Ringworm

ring-worm-prevention Ringworm is not caused by a worm. It is caused by a fungus. The kinds of fungi (plural of fungus) that cause ringworm live and spread on the top layer of the skin and on the hair. They grow best in warm, moist areas, such as locker rooms and swimming pools, and in skin folds.

  Ringworm is contagious. It spreads when you have skin-to-skin contact with a person or animal that has it. It can also spread when you share things like towels, clothing, or sports gear.

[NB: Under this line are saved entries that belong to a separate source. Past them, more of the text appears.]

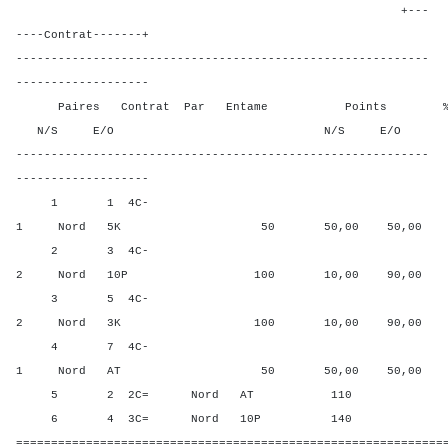
+---
----Contrat-------+
-----------------------------------------------------------
-------------------
Paires Contrat Par Entame Points % Poin
N/S E/O N/S E/O N/S
-----------------------------------------------------------
-------------------
1 1 4C-
1 Nord 5K 50 50,00 50,00
2 3 4C-
2 Nord 10P 100 10,00 90,00
3 5 4C-
2 Nord 3K 100 10,00 90,00
4 7 4C-
1 Nord AT 50 50,00 50,00
5 2 2C= Nord AT 110 80,0
6 4 3C= Nord 10P 140 100,
=============================================================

  You can also get ringworm by touching an infected dog or cat, although this form of ringworm is not common.

  Ringworm of the skin usually causes a very itchy rash. It often makes a pattern in the shape of a ring, but not always. Sometimes it is just a red, itchy rash.

  To prevent ringworm:
  • Don't share clothing, sports gear, towels, or sheets. If you think you have been exposed to ringworm, wash your clothes in hot water with special anti-fungus soap.
  • Wear slippers or sandals in locker rooms and public bathing areas.
  • Shower and shampoo well after any sport that includes skin-to-skin contact.
  • Wear loose-fitting cotton clothing. Change your socks and underwear at least once a day.
  • Keep your skin clean and dry. Always dry yourself completely after showers or baths, drying your feet last.
  • If you have athlete's foot, put your socks on before your underwear so that fungi do not spread from your feet to your groin.
  • Take your pet to the vet if it has patches of missing hair, which could be a sign of a fungal infection.
If you or someone in your family has symptoms, it is important to treat ringworm right away to keep other family members from getting it.  
Sources:

Image: Copyright © Pulse Picture Library/CMP Images / Phototake -- All rights reserved.
Text: Understanding Ringworm - the Basics, WebMD Medical Reference
Reviewed on September 15, 2009

© 2009 WebMD, LLC. All rights reserved.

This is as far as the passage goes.